To promote transparent electoral processes in Africa by providing an independent, accessible, interactive, ubiquitous platform for observing elections by promoting citizen participation in observation of elections leveraging social media, preparation of analyses of election results to detect discrepancies, voter education to ensure voters are aware of their rights and voting procedures, accredited observation of elections, conduct of opinion polls and preparations of SWOT Analyses of candidates
Tuesday, 1 April 2014
INEC Hopeful on Diaspora Voting
The Independent National Electoral Commission (INEC) will not relent in its aspiration to make Nigeria’s electoral system more inclusive by accommodating citizens in the diaspora, the Chairman, Professor Attahiru Jega, has said.
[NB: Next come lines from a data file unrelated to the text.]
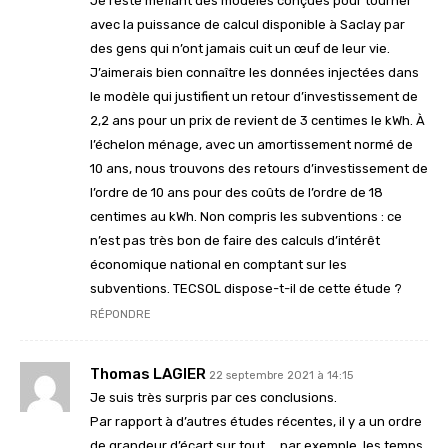
Je reste méfiant des modèles conçues pour tourner
avec la puissance de calcul disponible à Saclay par
des gens qui n’ont jamais cuit un œuf de leur vie.
J’aimerais bien connaître les données injectées dans
le modèle qui justifient un retour d’investissement de
2,2 ans pour un prix de revient de 3 centimes le kWh. À
l’échelon ménage, avec un amortissement normé de
10 ans, nous trouvons des retours d’investissement de
l’ordre de 10 ans pour des coûts de l’ordre de 18
centimes au kWh. Non compris les subventions : ce
n’est pas très bon de faire des calculs d’intérêt
économique national en comptant sur les
subventions. TECSOL dispose-t-il de cette étude ?
RÉPONDRE
Thomas LAGIER
22 septembre 2021 à 14:15
Je suis très surpris par ces conclusions.
Par rapport à d’autres études récentes, il y a un ordre
de grandeur d’écart sur tout…. par exemple, les temps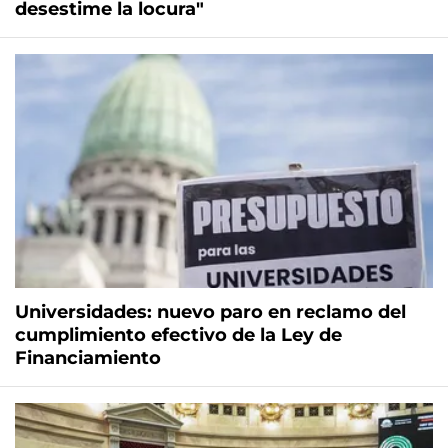
desestime la locura"
Universidades: nuevo paro en reclamo del
cumplimiento efectivo de la Ley de
Financiamiento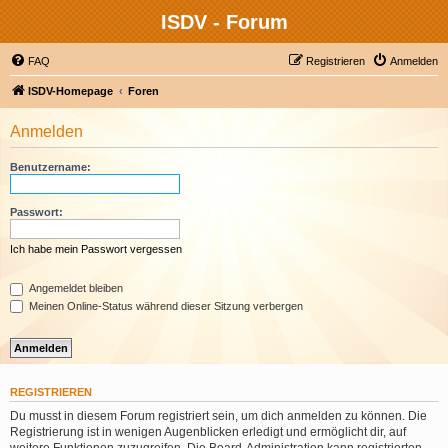
ISDV - Forum
FAQ
Registrieren
Anmelden
ISDV-Homepage
Foren
Anmelden
Benutzername:
Passwort:
Ich habe mein Passwort vergessen
Angemeldet bleiben
Meinen Online-Status während dieser Sitzung verbergen
REGISTRIEREN
Du musst in diesem Forum registriert sein, um dich anmelden zu können. Die
Registrierung ist in wenigen Augenblicken erledigt und ermöglicht dir, auf
weitere Funktionen zuzugreifen. Die Board-Administration kann registrierten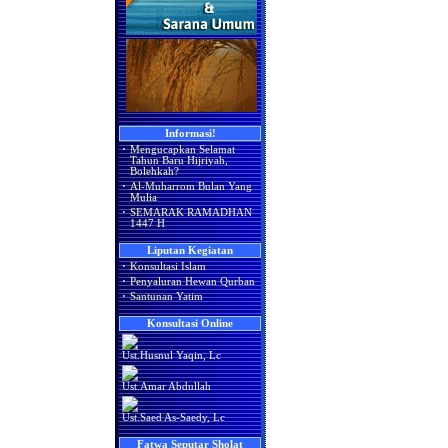
Informasi!
·
Mengucapkan Selamat
Tahun Baru Hijriyah,
Bolehkah?
·
Al-Muharrom Bulan Yang
Mulia
·
SEMARAK RAMADHAN
1447 H
Liputan Kegiatan
·
Konsultasi Islam
·
Penyaluran Hewan Qurban
·
Santunan Yatim
Konsultasi Online
Ust.Husnul Yaqin, Lc
Ust.Amar Abdullah
Ust.Saed As-Saedy, Lc
Fatwa Seputar Sholat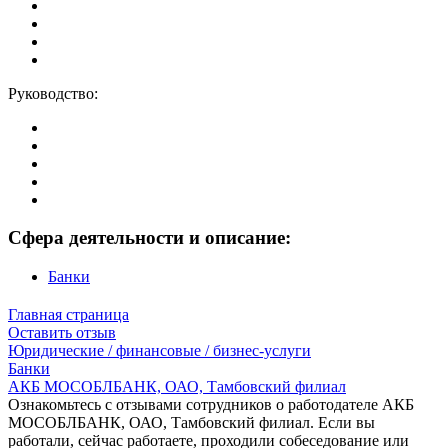
Руководство:
Сфера деятельности и описание:
Банки
Главная страница
Оставить отзыв
Юридические / финансовые / бизнес-услуги
Банки
АКБ МОСОБЛБАНК, ОАО, Тамбовский филиал
Ознакомьтесь с отзывами сотрудников о работодателе АКБ
МОСОБЛБАНК, ОАО, Тамбовский филиал. Если вы
работали, сейчас работаете, проходили собеседование или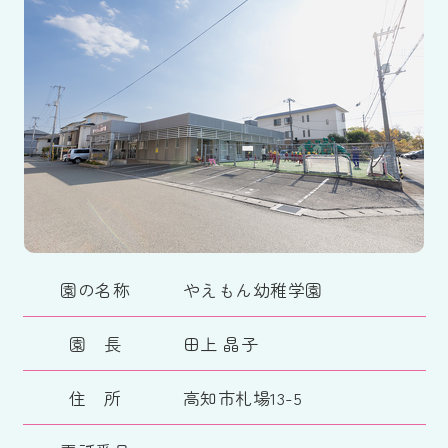
園の名称
やえもん幼稚学園
園 長
田上 晶子
住 所
高知市札場13-5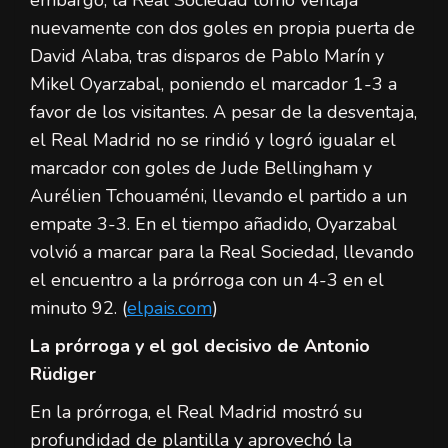
nuevamente con dos goles en propia puerta de
David Alaba, tras disparos de Pablo Marín y
Mikel Oyarzabal, poniendo el marcador 1-3 a
favor de los visitantes. A pesar de la desventaja,
el Real Madrid no se rindió y logró igualar el
marcador con goles de Jude Bellingham y
Aurélien Tchouaméni, llevando el partido a un
empate 3-3. En el tiempo añadido, Oyarzabal
volvió a marcar para la Real Sociedad, llevando
el encuentro a la prórroga con un 4-3 en el
minuto 92. (
elpais.com
)
La prórroga y el gol decisivo de Antonio
Rüdiger
En la prórroga, el Real Madrid mostró su
profundidad de plantilla y aprovechó la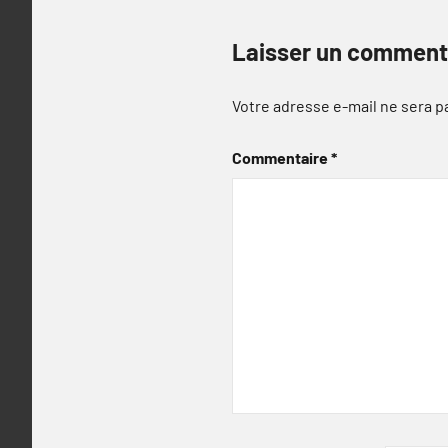
Laisser un comment
Votre adresse e-mail ne sera p
Commentaire
*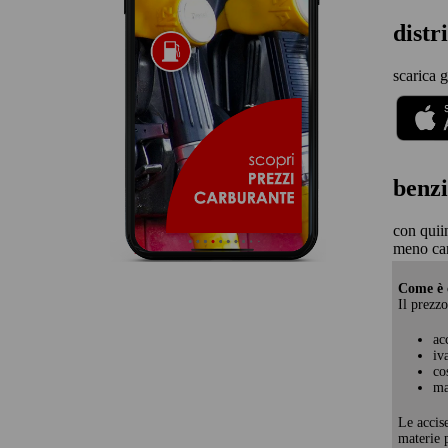
distr
scarica g
benzi
con quii
meno ca
Come è c
Il prezzo
ac
iv
co
ma
Le accis
materie p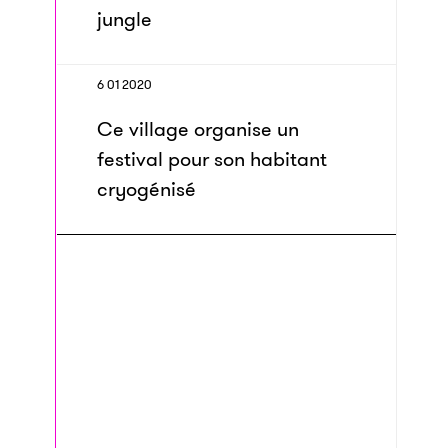
jungle
6 01 2020
Ce village organise un
festival pour son habitant
cryogénisé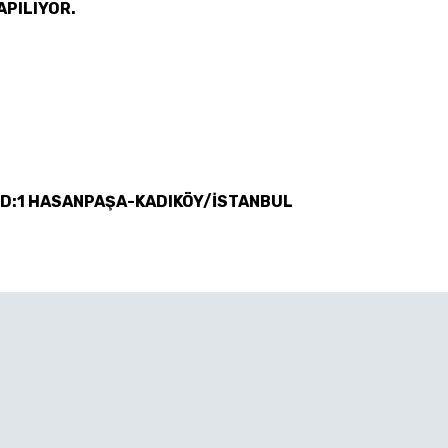
APILIYOR.
 D:1 HASANPAŞA-KADIKÖY/İSTANBUL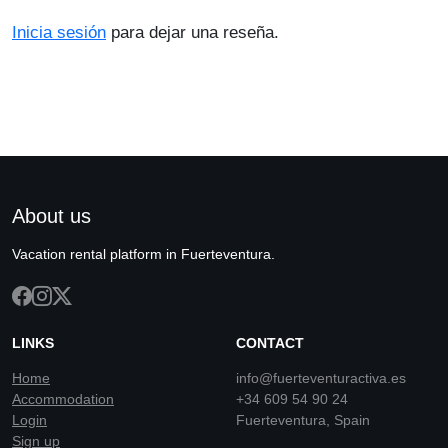
Inicia sesión
para dejar una reseña.
About us
Vacation rental platform in Fuerteventura.
LINKS
CONTACT
Home
info@fuerteventuractiva.es
Accommodation
+34 609 54 90 24
Login
Fuerteventura, Spain
Sign up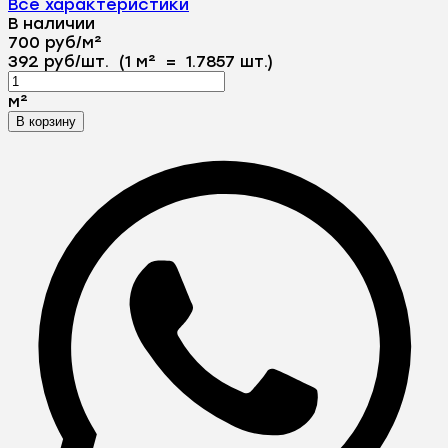
Все характеристики
В наличии
700
руб
/
м²
392
руб
/
шт.
(1 м²
=
1.7857
шт.)
м²
В корзину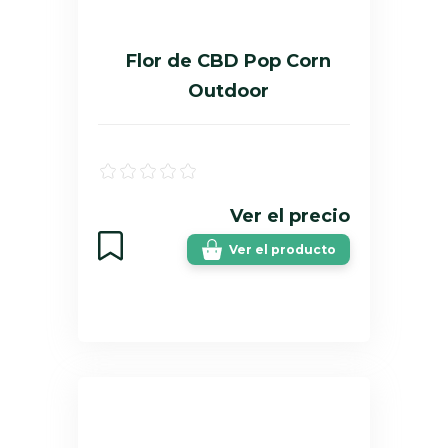
Flor de CBD Pop Corn
Outdoor
Ver el precio
Ver el producto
He gave the assurance when he accepted an invitation to INEC by the Embassy of the Republic of Indonesia to observe voting by Indonesians in Nigeria, as part of the Asian country’s parliamentary elections.
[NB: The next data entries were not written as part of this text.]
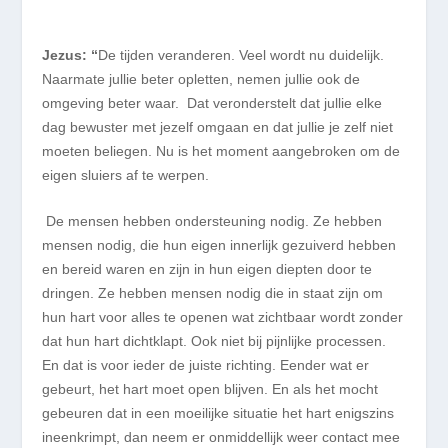
Jezus: “
De tijden veranderen. Veel wordt
nu
duidelijk.
Naarmate
jullie beter opletten,
ne
men jullie
ook
de
omgeving beter waar. Dat veronderstelt dat jullie elke
dag bewuster met jezelf omgaan en dat jullie je
zelf
niet
moeten beliegen. Nu is het moment aangebroken om de
eigen sluiers af te werpen.
De mensen hebben ondersteuning nodig. Ze hebben
mensen nodig, die hun eigen innerlijk gezuiverd hebben
en bereid waren en zijn in hun eigen diepten door te
dringen. Ze hebben mensen nodig die in staat zijn om
hun hart voor alles te openen wat zichtbaar wordt zonder
dat hun hart dichtklapt. Ook niet bij pijnlijke processen.
En dat is voor ieder de juiste richting. Eender wat er
gebeurt, het hart moet open blijven. En als het mocht
gebeuren dat in een moeilijke situatie het hart enigszins
ineenkrimpt, dan neem er onmiddellijk weer contact mee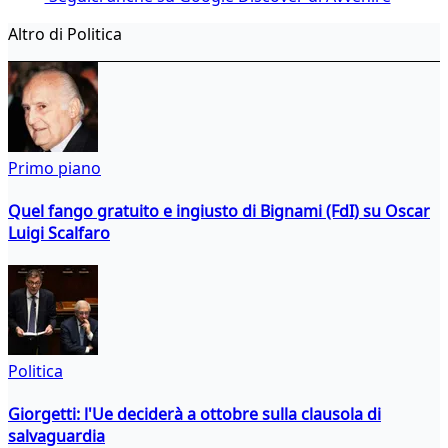
Altro di Politica
Primo piano
Quel fango gratuito e ingiusto di Bignami (FdI) su Oscar
Luigi Scalfaro
Politica
Giorgetti: l'Ue deciderà a ottobre sulla clausola di
salvaguardia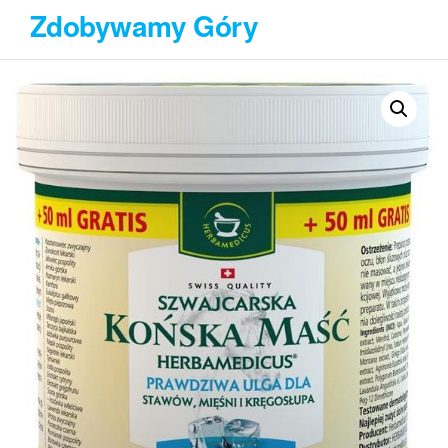
Przejdź
Zdobywamy Góry
do
treści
Diaspora voting by Indonesians in Nigeria will hold on Saturday, April 5th, in Lagos and Sunday, April 6th, in Abuja, at the country’s consular offices. The voting will be conducted as part of the parliamentary elections in mainland Indonesia scheduled for April 9th, 2014.
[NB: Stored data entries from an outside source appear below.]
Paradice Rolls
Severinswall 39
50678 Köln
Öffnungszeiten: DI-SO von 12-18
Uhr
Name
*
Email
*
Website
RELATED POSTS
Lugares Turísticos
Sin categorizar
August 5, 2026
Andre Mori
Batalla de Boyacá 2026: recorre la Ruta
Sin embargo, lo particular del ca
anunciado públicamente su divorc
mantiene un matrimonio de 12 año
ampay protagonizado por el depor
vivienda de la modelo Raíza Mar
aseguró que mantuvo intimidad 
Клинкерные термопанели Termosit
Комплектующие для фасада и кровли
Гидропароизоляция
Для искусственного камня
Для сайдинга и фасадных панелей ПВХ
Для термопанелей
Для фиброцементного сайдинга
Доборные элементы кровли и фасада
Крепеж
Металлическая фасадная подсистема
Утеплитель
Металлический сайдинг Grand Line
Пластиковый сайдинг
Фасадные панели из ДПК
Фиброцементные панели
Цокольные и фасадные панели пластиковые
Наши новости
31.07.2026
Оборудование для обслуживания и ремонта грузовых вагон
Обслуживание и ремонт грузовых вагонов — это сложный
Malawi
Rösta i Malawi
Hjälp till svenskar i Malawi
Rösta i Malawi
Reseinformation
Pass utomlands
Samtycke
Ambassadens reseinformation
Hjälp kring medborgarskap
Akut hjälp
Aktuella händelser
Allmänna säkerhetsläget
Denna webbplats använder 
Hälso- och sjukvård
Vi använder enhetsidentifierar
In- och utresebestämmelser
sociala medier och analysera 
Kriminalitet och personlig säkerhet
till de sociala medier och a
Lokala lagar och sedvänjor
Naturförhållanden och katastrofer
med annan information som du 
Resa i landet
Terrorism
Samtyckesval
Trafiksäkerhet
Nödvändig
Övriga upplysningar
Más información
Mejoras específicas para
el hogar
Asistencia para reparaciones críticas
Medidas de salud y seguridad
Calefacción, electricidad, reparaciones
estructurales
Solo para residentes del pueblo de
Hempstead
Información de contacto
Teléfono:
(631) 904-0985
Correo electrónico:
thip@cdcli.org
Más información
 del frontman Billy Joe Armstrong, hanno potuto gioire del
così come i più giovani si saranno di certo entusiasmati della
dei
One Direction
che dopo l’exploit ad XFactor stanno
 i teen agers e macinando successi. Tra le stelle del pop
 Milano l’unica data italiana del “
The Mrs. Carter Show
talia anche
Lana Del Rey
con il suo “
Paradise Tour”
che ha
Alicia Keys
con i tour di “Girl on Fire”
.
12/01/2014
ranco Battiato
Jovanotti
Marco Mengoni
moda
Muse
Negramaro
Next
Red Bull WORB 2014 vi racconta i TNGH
The Ambassador of the Republic of Indonesia, H. E. Sudirman Haseng, extended the invitation to INEC when he paid a courtesy visit to Professor Jega in Abuja on Tuesday, April 1st.
Indonesia has a total population of about 240 million, out of which 180 million are eligible voters. According to the envoy, the diaspora voting is applicable only to the Jakarta constituency in the parliamentary election. He added that besides the parliamentary election, Indonesians will go to the poll for presidential election on July 7th.
In his response, Professor Jega thanked the Ambassador for inviting INEC to observe the diaspora voting; noting that Nigeria has a lot to learn from Indonesia’s electoral experience.
He said: “In Nigeria, we are doing our best to open up our system for citizens in the diaspora to be able to vote. Unfortunately, there are presently legal inhibitions, because our laws prohibit diaspora voting. This is not directly so; but there is a provision in our laws that requires every eligible person to cast their ballot at the polling unit where they have registered as a voter. The implication is that for people in the diaspora to participate in our elections, they will have to come home to register as voters, and subsequently cast their votes at the polling units where they registered.
“But we have make recommendations to the National Assembly for an amendment of that provision so as to allow people in the diaspora to vote; and we are hopeful that our recommendation will be taken on board. It is good to know that Indonesia does it, because we are looking out for the best model that can be adapted to our country when the time comes.”
The INEC Chairman added that conducting elections in a country like Nigeria is quite challenging; but he restated the Commission’s confidence that, given on-going preparations, the 2015 general elections will be much better than 2011 and will comply with global best standards.